OpenStack-Ansible

ceph_client: client commands should be executed by non-root user

Bug #1773925 reported by Juha Kosonen on 2018-05-29

This bug affects 2 people

Affects		Status	Importance	Assigned to	Milestone
	OpenStack-Ansible	Fix Released	Wishlist	Dmitriy Rabotyagov

Bug Description

When root login is disabled in target host, one should use non-root sudo user in login and execution of following task in tasks/ceph_get_mon_host.yml:

# look for 1 ceph monitor host that is up
- name: Verify Ceph monitors are up
  local_action: >
    command ssh
    -o ConnectTimeout=6
    -o UserKnownHostsFile=/dev/null
    -o StrictHostKeyChecking=no
    {{ item }}
    exit
  with_items: "{{ ceph_mons }}"
  changed_when: false
  failed_when: false
  register: ceph_mon_upcheck

Revision history for this message

Kevin Carter (kevin-carter) wrote on 2018-05-29:

Hi Juha, Were you able to resolve this issue? if so how?
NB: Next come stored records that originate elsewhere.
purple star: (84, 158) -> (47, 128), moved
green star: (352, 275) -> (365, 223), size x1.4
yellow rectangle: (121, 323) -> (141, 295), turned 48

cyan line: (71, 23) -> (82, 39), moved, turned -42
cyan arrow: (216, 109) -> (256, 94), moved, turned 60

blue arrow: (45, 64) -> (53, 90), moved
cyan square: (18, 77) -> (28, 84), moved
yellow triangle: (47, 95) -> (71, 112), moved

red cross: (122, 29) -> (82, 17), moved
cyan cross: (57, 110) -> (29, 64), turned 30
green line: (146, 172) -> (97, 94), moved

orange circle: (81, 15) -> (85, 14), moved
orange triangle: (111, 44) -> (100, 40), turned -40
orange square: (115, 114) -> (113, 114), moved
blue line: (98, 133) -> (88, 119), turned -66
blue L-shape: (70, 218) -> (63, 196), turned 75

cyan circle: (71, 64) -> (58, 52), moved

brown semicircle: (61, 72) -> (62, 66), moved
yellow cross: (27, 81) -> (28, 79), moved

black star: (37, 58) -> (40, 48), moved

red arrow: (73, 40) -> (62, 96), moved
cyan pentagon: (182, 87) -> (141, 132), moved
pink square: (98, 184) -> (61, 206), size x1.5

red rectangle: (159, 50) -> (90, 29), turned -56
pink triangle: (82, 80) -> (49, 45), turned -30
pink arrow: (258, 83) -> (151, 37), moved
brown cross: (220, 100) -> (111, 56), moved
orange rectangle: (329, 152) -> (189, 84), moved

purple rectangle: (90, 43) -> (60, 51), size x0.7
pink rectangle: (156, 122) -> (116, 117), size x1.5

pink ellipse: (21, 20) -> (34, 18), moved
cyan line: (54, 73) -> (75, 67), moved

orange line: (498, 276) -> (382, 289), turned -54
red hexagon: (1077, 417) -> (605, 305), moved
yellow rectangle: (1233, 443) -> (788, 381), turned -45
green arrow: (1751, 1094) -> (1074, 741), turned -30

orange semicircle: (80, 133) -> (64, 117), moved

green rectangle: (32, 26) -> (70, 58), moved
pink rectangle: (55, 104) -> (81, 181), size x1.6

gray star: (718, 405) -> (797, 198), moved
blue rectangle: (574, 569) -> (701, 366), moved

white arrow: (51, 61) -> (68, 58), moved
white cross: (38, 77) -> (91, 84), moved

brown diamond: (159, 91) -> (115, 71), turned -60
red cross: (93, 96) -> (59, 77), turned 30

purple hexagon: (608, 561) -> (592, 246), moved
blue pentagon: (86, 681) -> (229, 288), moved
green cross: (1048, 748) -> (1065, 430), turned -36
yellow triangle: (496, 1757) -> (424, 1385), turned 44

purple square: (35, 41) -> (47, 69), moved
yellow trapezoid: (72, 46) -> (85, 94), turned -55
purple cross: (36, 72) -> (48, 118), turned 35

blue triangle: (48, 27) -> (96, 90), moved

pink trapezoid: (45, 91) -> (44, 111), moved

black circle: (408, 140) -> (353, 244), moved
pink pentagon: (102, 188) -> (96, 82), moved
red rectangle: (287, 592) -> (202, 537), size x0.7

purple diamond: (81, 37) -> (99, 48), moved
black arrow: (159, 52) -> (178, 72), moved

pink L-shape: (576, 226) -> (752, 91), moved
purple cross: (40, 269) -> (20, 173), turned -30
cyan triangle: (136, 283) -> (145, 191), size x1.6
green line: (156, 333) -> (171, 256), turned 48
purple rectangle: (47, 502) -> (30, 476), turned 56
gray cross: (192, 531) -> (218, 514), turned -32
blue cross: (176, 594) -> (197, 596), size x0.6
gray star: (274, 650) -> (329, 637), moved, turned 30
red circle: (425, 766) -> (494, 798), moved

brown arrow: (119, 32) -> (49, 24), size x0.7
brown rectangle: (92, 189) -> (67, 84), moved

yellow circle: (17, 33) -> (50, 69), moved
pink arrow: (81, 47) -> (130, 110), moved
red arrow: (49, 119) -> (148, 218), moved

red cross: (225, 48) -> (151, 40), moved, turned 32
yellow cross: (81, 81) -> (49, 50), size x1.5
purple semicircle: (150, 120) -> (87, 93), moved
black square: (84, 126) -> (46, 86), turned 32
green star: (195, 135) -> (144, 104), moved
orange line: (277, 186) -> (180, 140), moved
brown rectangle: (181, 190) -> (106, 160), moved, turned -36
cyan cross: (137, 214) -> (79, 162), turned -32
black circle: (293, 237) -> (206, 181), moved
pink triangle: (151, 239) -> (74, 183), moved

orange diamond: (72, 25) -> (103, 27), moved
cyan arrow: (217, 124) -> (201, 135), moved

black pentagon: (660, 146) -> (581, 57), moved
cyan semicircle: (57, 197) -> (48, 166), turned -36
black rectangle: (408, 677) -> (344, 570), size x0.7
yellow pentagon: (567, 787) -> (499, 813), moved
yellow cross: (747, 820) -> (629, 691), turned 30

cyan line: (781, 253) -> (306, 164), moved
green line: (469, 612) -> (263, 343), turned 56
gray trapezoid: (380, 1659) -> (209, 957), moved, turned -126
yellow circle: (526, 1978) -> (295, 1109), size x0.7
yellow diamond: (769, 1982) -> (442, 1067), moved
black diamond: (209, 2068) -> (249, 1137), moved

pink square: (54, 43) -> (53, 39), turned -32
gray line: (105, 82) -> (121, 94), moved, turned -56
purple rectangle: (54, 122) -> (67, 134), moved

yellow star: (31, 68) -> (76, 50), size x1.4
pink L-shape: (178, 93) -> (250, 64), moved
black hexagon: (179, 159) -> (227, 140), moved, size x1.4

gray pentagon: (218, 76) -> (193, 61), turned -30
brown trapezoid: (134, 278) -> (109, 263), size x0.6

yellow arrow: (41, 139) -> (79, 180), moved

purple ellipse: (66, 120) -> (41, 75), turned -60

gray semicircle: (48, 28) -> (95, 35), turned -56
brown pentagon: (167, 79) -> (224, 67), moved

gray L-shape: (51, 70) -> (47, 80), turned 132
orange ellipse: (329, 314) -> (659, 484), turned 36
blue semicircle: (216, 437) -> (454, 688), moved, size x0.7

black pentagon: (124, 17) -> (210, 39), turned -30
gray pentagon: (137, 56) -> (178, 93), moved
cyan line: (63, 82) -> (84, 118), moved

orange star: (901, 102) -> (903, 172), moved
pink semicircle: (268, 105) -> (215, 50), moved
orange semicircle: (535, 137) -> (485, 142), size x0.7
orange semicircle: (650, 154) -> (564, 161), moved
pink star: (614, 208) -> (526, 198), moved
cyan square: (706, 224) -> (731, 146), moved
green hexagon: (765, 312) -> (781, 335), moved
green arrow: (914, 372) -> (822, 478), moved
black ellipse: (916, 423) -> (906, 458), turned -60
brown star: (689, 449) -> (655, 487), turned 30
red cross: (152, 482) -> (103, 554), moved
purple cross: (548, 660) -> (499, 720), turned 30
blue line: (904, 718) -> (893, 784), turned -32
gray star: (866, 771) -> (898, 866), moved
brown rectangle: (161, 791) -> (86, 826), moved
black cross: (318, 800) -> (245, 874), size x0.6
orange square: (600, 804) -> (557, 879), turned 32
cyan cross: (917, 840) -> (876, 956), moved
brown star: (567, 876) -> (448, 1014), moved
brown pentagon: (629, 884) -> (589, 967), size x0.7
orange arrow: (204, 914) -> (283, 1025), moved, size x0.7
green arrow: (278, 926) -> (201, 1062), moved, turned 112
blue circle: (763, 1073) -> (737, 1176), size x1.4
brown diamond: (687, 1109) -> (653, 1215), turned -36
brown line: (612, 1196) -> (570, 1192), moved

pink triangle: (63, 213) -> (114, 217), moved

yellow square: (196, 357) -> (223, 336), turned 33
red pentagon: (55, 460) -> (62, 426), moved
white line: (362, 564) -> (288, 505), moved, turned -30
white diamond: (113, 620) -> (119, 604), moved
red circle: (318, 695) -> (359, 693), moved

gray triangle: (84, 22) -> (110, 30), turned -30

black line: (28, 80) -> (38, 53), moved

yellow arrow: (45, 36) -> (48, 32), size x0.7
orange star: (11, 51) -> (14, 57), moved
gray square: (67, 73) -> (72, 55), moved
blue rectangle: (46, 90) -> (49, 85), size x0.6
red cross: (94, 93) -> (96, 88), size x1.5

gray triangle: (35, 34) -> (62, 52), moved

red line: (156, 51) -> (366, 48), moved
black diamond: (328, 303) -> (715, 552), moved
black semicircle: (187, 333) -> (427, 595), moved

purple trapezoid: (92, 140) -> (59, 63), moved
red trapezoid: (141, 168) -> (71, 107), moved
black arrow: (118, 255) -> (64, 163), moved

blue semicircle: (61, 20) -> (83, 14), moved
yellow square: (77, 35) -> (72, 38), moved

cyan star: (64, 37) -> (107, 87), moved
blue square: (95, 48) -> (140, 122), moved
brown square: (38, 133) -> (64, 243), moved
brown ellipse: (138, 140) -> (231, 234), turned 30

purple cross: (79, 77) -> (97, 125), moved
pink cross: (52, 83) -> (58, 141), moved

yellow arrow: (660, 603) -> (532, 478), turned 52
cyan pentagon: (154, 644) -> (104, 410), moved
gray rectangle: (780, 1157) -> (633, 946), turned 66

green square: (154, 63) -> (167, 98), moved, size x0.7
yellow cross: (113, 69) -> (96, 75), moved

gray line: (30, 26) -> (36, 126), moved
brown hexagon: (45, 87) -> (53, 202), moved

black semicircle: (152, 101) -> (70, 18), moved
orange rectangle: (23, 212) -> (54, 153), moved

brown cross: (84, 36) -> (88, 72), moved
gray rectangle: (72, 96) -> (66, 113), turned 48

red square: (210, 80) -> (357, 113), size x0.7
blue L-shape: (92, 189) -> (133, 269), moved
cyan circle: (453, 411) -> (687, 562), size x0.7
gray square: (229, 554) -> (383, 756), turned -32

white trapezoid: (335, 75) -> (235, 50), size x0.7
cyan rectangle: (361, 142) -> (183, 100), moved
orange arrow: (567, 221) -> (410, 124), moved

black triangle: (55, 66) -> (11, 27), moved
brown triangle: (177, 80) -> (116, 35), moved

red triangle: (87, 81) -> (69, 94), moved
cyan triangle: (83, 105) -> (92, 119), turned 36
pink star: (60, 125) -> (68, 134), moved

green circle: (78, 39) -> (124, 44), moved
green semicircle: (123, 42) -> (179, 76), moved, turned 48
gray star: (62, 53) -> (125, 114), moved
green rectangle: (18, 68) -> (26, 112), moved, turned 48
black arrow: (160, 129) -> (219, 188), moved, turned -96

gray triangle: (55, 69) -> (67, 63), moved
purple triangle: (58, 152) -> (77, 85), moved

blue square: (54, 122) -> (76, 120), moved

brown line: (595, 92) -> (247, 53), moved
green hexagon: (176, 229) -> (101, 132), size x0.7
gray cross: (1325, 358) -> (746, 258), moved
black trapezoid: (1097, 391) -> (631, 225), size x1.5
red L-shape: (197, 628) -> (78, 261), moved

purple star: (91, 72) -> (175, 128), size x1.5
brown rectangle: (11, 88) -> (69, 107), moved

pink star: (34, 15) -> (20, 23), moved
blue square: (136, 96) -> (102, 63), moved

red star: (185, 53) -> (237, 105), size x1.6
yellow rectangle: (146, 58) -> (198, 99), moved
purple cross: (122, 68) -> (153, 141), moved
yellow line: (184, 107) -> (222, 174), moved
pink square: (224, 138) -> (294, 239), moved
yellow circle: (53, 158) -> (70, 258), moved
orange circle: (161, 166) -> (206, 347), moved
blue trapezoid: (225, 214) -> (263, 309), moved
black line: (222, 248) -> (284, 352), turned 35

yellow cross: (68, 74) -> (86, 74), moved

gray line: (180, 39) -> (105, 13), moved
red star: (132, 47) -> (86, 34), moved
Looks like we need to do some work in the ceph client role to remove root assumptions. Given that this is a known requirement of the playbooks we're marking this as wishlist however if there's something we can do to help this along please report the steps to resovle here or join the OSA channel and let us know how best to assist.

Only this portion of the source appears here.